Secrets, Identity, Runtime

Runtime Security

How to observe active workloads, detect suspicious behavior, and respond before small issues become incidents.

Runtime security focuses on detecting and responding to threats while workloads are actively running in production. Unlike static analysis or pre-deployment controls, runtime security provides a last line of defence: catching attacks that slipped through earlier controls and minimising the damage before they can cause significant harm.

Learning objectives

What you should be able to do after reading.
  • Explain what runtime monitoring captures and why it matters.
  • Distinguish runtime events, audit logs, and health checks.
  • Describe a practical path from alert triage to incident response.

At a glance

Fast mental model before you dive in.
Detection layer
  • Runtime monitoring
  • Falco
  • Runtime events
Evidence layer
  • Audit logs
  • Health checks
  • System context
Response layer
  • Alert triage
  • Containment
  • Incident response

Runtime Threat Detection

Runtime threat detection monitors the behaviour of running workloads for signs of compromise. Unexpected process spawns, unusual system calls, network connections to new destinations, file writes in sensitive directories, and privilege escalation attempts. Unlike static analysis or pre-deployment controls, runtime detection operates on what workloads actually do, not on what they are configured to do.

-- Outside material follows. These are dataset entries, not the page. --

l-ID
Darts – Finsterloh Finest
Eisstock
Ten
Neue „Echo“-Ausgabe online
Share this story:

Modern runtime detection tools use eBPF (extended Berkeley Packet Filter), a Linux kernel technology that safely runs monitoring code inside the kernel, observing every system call with minimal overhead. Falco, Tetragon, and similar tools are built on eBPF and can instrument all container activity on a node without modifying the containers themselves.

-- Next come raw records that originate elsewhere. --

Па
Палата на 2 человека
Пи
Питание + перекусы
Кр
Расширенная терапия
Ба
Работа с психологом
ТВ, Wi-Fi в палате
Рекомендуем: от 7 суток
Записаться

Alert fatigue is the primary operational challenge in runtime threat detection. A busy container generates millions of system calls per minute, only a tiny fraction are security-relevant. Effective detection requires investing in rule tuning, suppressing known-safe baseline patterns, and focusing alerts on high-confidence signals that represent real threats rather than normal operation.

Container Runtime Security

Containers run on a shared kernel, making kernel-level attack surface a genuine concern. Security profiles such as seccomp (system call filtering), AppArmor, and SELinux restrict what a container process can do at the kernel level. A container that only needs to serve HTTP traffic should not be able to call mount() or create raw sockets, seccomp profiles enforce this by blocking system calls the application does not legitimately need.

Additional runtime hardening includes running containers as non-root users, setting the root filesystem as read-only, dropping all Linux capabilities beyond the minimum required, disabling privilege escalation (no-new-privileges), and avoiding host namespace sharing. These settings are specified in the Kubernetes pod security context and in Dockerfile USER and COPY instructions.

Container breakout detection is an important component of runtime security. A breakout occurs when a process inside a container escapes the namespace boundary and accesses the host system. Detection signals include processes accessing host filesystem paths outside their expected mounts, unusual capabilities being acquired, and unexpected interaction with the container runtime socket (/var/run/docker.sock or /run/containerd/containerd.sock).

Immutable Infrastructure

Immutable infrastructure is the practice of deploying containers and VMs that are never modified after deployment. When a change is needed, a new image is built, tested, and deployed to replace the old one. The running instance is never patched in place, never logged into for debugging, and never updated with live config changes. This approach eliminates configuration drift and makes unauthorized changes detectable.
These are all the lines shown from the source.